Journal of Blood Disorders & Transfusion

Significance of Serum Free Light Chains in Prognosis and Monitoring of Multiple Myeloma: A Review

Naveed Shahzad M and Huang C^* Stem cell Laboratary and Department of Hematology, The Affiliated Hospital of Southwest Medical University, Jiangyang District, Luzhou, Sichuan, China
^*Correspondence: Huang C, Department of Hematology, The Affiliated Hospital of Southwest Medical University, 25 Taiping Street, Jiangyang District, Luzhou, Sichuan, China, Tel: +8618090859929, Email:

Received: 15-Apr-2019 Published: 04-Jun-2019

Introduction

Patients suffering from multiple myeloma exhibit highly variable outcomes [1]. There is a dramatic difference in the survival time which may range from few months to more than a decade depending upon the severity of the disease [2] Majority of patients suffering from multiple myeloma have elevated levels of kappa or lambda light chains in serum, or an abnormal ratio between these two chains is observed [3]. Immunoassay of these light chains has been a reputable diagnostic monitoring modality for light chain multiple myeloma [4]. Free light chains are probably more useful than other diagnostic tests and their short half-life makes them a dependable scale of therapeutic response [5] Baseline values of light chains provide a clue for the degree of aggressiveness and its normalization after treatment predict a satisfactory response [2] The aim of this article is to provide a comprehensive review of the prognostic importance of serum free light chains in multiple myeloma.

Methods

Electronic databases namely Pubmed, Science Direct, Ovid and Wiley were searched for relevant articles. Articles from the inception of databases till February 2019 were included in the search. Keywords for our search included “Multiple Myeloma”, “Serum Free Light Chains” and “Prognosis”. All potential articles were identified and listed for removal of duplicate ones. After duplicate articles were removed, abstracts assessment was carried out. Relevant articles were selected for full-text assessment and a total of eighteen studies were included in the final review.

Summary of findings

Free light chains and their ratios are of utmost importance for the determination of prognosis and monitoring of multiple myeloma. Baseline values at diagnosis, values after therapy and their normalization have a distinct implication. Extreme elevations of these values and highly abnormal ratios at baseline are associated with refractory and high-grade disease, on the other hand, minimal elevations and slight abnormalities in ratios are considered as a mild disease and some case can be monitored closely without any intervention.
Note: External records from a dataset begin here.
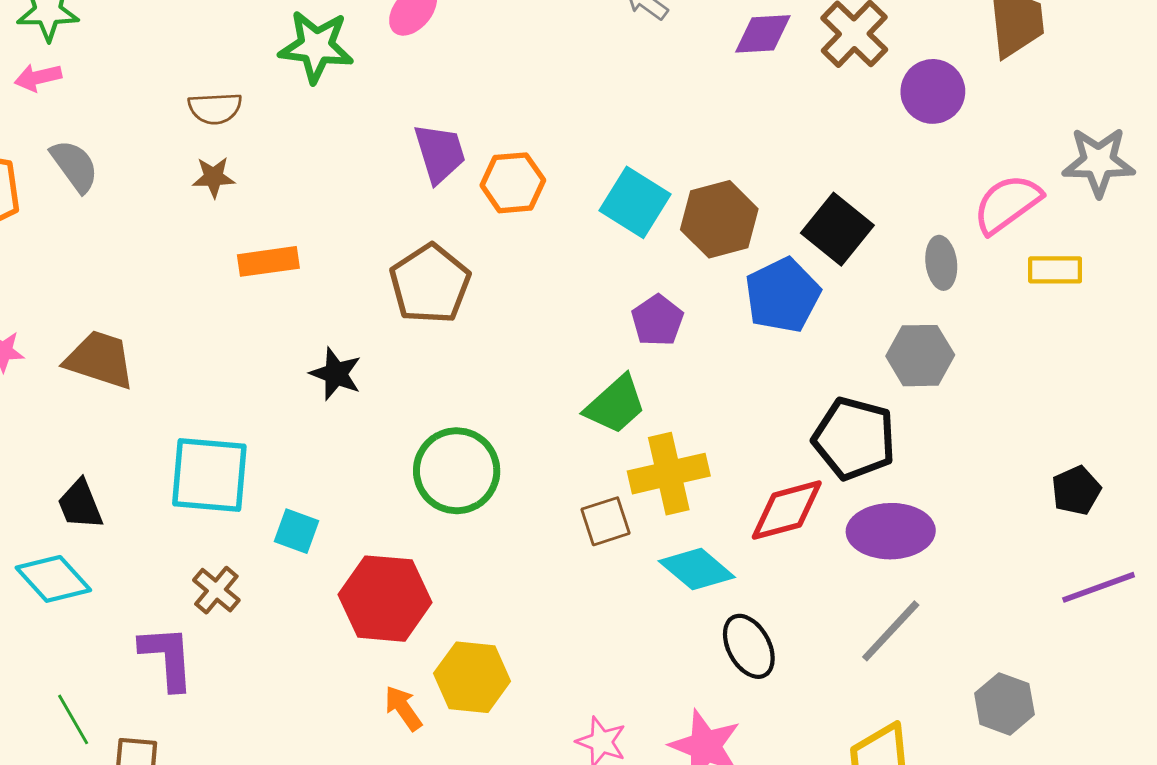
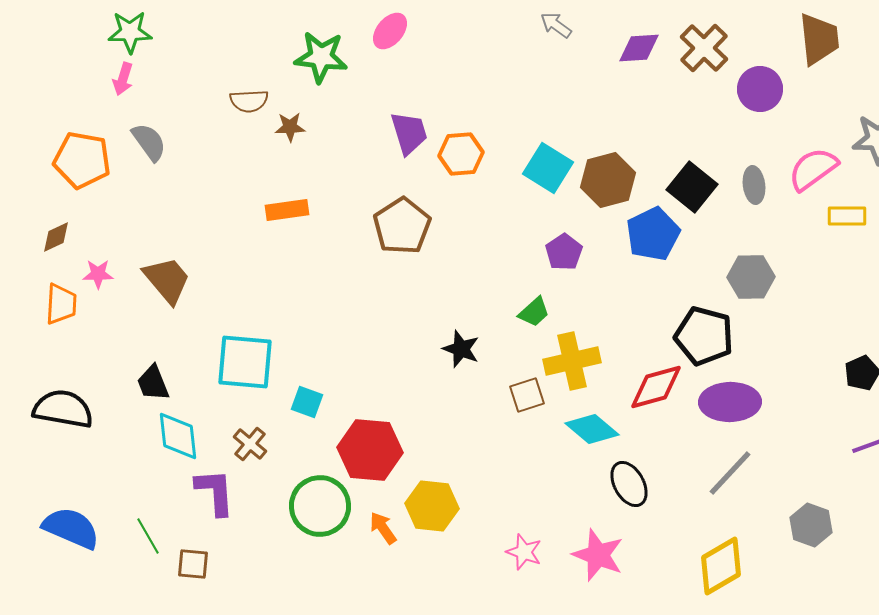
pink arrow: (38, 77) -> (123, 79), turned -60
brown star: (214, 177) -> (290, 127), moved
gray ellipse: (941, 263) -> (754, 185), moved
brown trapezoid: (100, 360) -> (167, 280), turned 32
black star: (336, 374) -> (461, 349), moved
green trapezoid: (615, 405) -> (534, 312), size x0.7
green circle: (457, 471) -> (320, 506), moved
cyan diamond: (53, 579) -> (178, 436), moved, turned 36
Comparison of baseline values and values after chemotherapy is a reliable way to evaluate the effectiveness of chemotherapy. Normalization of its values and ratios is considered as a marker of therapeutic success, conversely persistently elevated values and an abnormal ratio might indicate the suboptimal results of the chemotherapeutic regimen. For the sake of convenience, we have divided the findings into three groups.

Importance of baseline values

Myeloma patients with exceptionally high SFLC values (>1000 mg/ dL) at diagnosis, it was observed that higher levels of SFLC predict an extremely grim prognosis in multiple myeloma. Fifteen patients were enrolled with SFLC levels of >1000 mg/dL. Median age and median survival for these participants were reported as 60.81 and 1.85 years sequentially. Nine patients received autologous PBSCT and six of them were reported to be alive at the time of publication with median survival of 2.44 years and mean survival of 3.8 years. Rest of six didn’t get previously mentioned intervention, and 3 of those were reported to be alive with median and median survival of 1.21 and 1.20 years. It was ascertained that these patients exhibited highly unfavorable prognosis [2].

A review study published in 2014 emphasized the importance of baseline SFLC levels in the prediction of survival. It was stated that quantitative analysis of SFLC is mandatory for monitoring and evaluation of therapeutic response [6].

Serum free light chain values are superior to urine counterparts in terms of sensitivity. In a study comparing the utility of serum and urine free light chain analysis, it was reported that SFLC were found in sera of all patients, but only 64% of patients yielded a positive light chain (Bence Jones Protein) via urine protein electrophoresis. It was concluded that serum free light chain analysis has a higher sensitivity and it should be preferred over urine protein electrophoresis [7].

Although one study claimed that SFLC has no significant implication in the prognosis of Tate et al. [8] examined sera from thirtyfour patients suffering from multiple myeloma and suggested that baseline measurements of SFLC might not be valuable in the prediction of reoccurrence.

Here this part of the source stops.